I have a wood stocked Remington 700 Classic that I replaced the original classic stock with a BDL stock that fits my hand better than the original. I bought the BDL stock off Ebay with the intention of experimenting with glass bedding the rifle. I don't know why because it already shot MOA groups. It came with a couple of dings and one huge scar in the forend. I'm sure there is a story there. Anyway, I have since busted off the grip cap, added a few more scars, glass bedded the action, and installed a Limbsaver recoil pad. A matte polyurethane finish and lots of polyurethane under the recoil pad and inside the action/barrel channel have made it fairly impervious to the elements.

Almost every year, one "newbie" to our hunting group will ask why don't I get a newer rifle or replace the stock. "Why?" is always my reply. Elk rifles that aren't scarred and dinged haven't been on too many hunts! But, I like my composite stocked Weatherby Mark V, too!

Robert

T.W.
You might look at the laminated wood stocks out there. When done well, they look quite nice and very much like a single slab of wood. They have the warmth and feel of wood. But the multiple laminations make it very, very stable. I don't know how stable they are compared to a Kevlar-based stock but I imagine it's pretty close.

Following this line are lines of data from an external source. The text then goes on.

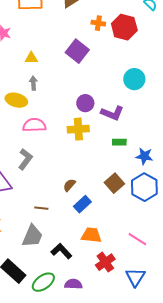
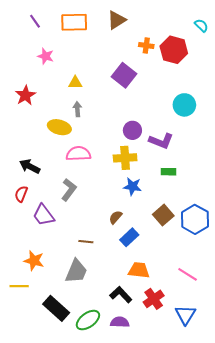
blue star: (144, 156) -> (132, 187), moved
black L-shape: (61, 251) -> (121, 295), moved

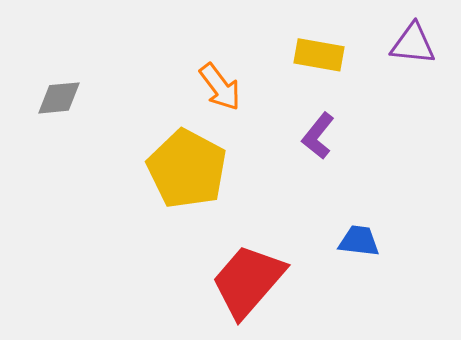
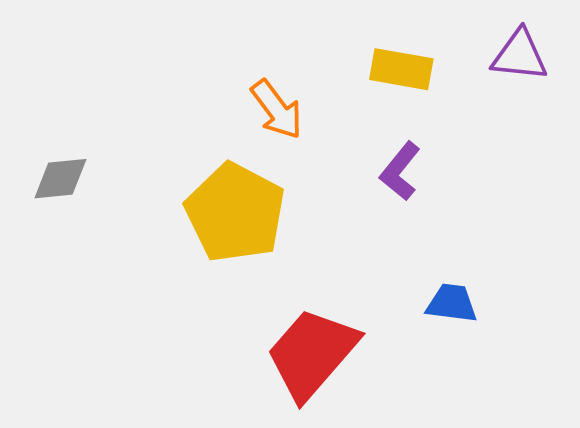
gray diamond: (59, 98) -> (60, 179), moved

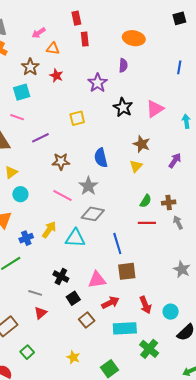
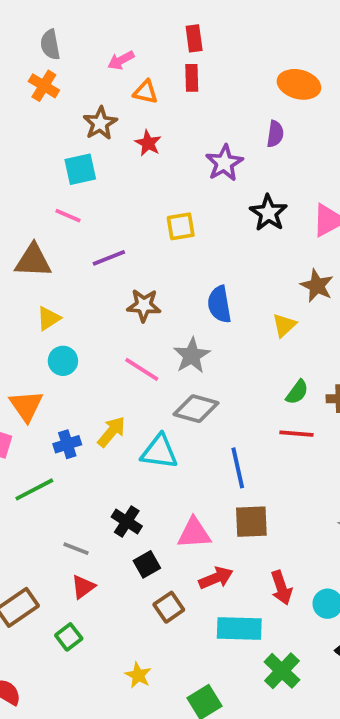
red rectangle: (85, 39) -> (192, 78), moved
brown star: (142, 144) -> (317, 286), moved
green square: (27, 352) -> (69, 637), moved

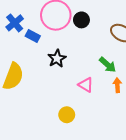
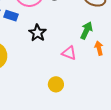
green arrow: (108, 65) -> (86, 30), turned -96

Of course, you seem to be able to hunt in rougher country than a lot of us (at least rougher than I can) so your situation may simply call for a Kevlar stock. Anyway, just thought I'd mention the laminated wood ones. I think they're worth checking out.

sarg

wamtnhunter, I'm shooting a Rem.700 ADL in .308 I've had for about 25 years, Didn't have any scratches but a few dings. It has the deep glossy finish common to Rem. at the time. Some dings can be removed with a moist rag and hot iron,WIFE permitting of course. I would rather have this Rem. than all new Rem. at Wal-mart. You did keep the origional stock?